**Prompt:** Below are records that should be duplicated exactly, with no image retained.

*** Data records ***

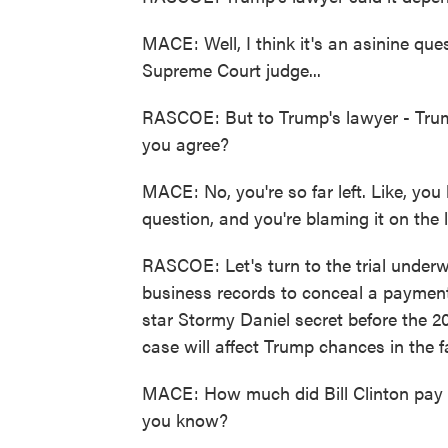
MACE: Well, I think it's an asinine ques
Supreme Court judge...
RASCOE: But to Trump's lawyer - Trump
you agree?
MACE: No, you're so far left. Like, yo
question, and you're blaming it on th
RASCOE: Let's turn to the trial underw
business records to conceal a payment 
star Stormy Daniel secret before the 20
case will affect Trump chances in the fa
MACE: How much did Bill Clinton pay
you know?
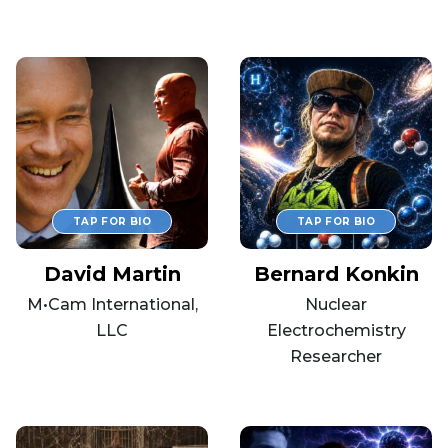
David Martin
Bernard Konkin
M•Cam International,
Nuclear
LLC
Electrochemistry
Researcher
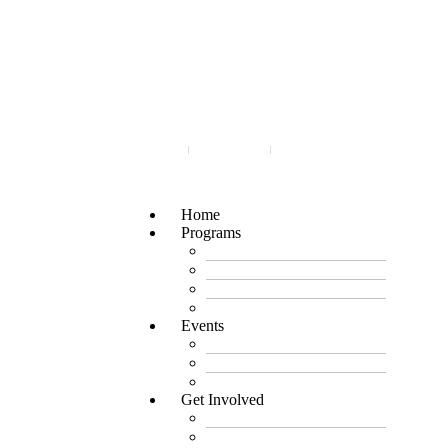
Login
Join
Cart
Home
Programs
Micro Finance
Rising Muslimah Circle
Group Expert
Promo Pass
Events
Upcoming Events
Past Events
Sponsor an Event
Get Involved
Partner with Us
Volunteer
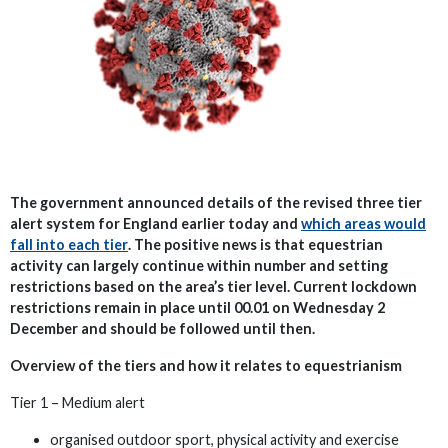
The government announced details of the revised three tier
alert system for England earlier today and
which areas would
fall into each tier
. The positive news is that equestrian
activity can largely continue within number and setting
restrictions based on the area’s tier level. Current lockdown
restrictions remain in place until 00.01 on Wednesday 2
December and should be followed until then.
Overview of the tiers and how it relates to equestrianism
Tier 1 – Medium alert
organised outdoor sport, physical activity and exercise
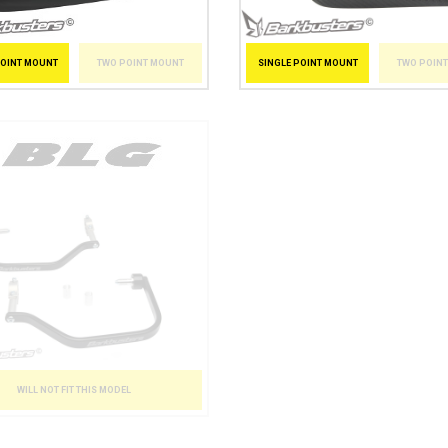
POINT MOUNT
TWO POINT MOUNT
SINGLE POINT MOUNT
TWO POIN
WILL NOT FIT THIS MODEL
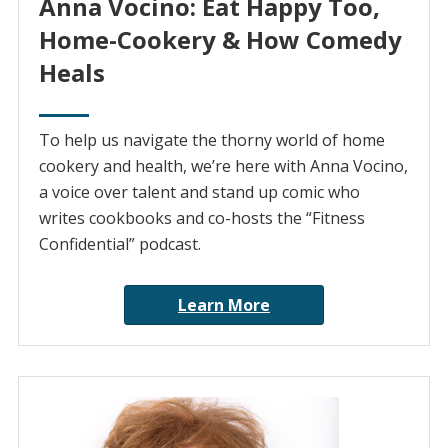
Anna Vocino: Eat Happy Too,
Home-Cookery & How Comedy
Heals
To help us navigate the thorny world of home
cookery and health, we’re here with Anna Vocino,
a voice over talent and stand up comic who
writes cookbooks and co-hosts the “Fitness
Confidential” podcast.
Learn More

*** End of Data records ***

**Exercise output:**
MACE: Well, I think it's an asinine ques
Supreme Court judge...
RASCOE: But to Trump's lawyer - Trump
you agree?
MACE: No, you're so far left. Like, yo
question, and you're blaming it on th
RASCOE: Let's turn to the trial underw
business records to conceal a payment 
star Stormy Daniel secret before the 20
case will affect Trump chances in the fa
MACE: How much did Bill Clinton pay
you know?
David Martin
Bernard Konkin
M•Cam International,
Nuclear
LLC
Electrochemistry
Researcher
Login
Join
Cart
Home
Programs
Micro Finance
Rising Muslimah Circle
Group Expert
Promo Pass
Events
Upcoming Events
Past Events
Sponsor an Event
Get Involved
Partner with Us
Volunteer
The government announced details of the revised three tier
alert system for England earlier today and
which areas would
fall into each tier
. The positive news is that equestrian
activity can largely continue within number and setting
restrictions based on the area’s tier level. Current lockdown
restrictions remain in place until 00.01 on Wednesday 2
December and should be followed until then.
Overview of the tiers and how it relates to equestrianism
Tier 1 – Medium alert
organised outdoor sport, physical activity and exercise
POINT MOUNT
TWO POINT MOUNT
SINGLE POINT MOUNT
TWO POIN
WILL NOT FIT THIS MODEL
Anna Vocino: Eat Happy Too,
Home-Cookery & How Comedy
Heals
To help us navigate the thorny world of home
cookery and health, we’re here with Anna Vocino,
a voice over talent and stand up comic who
writes cookbooks and co-hosts the “Fitness
Confidential” podcast.
Learn More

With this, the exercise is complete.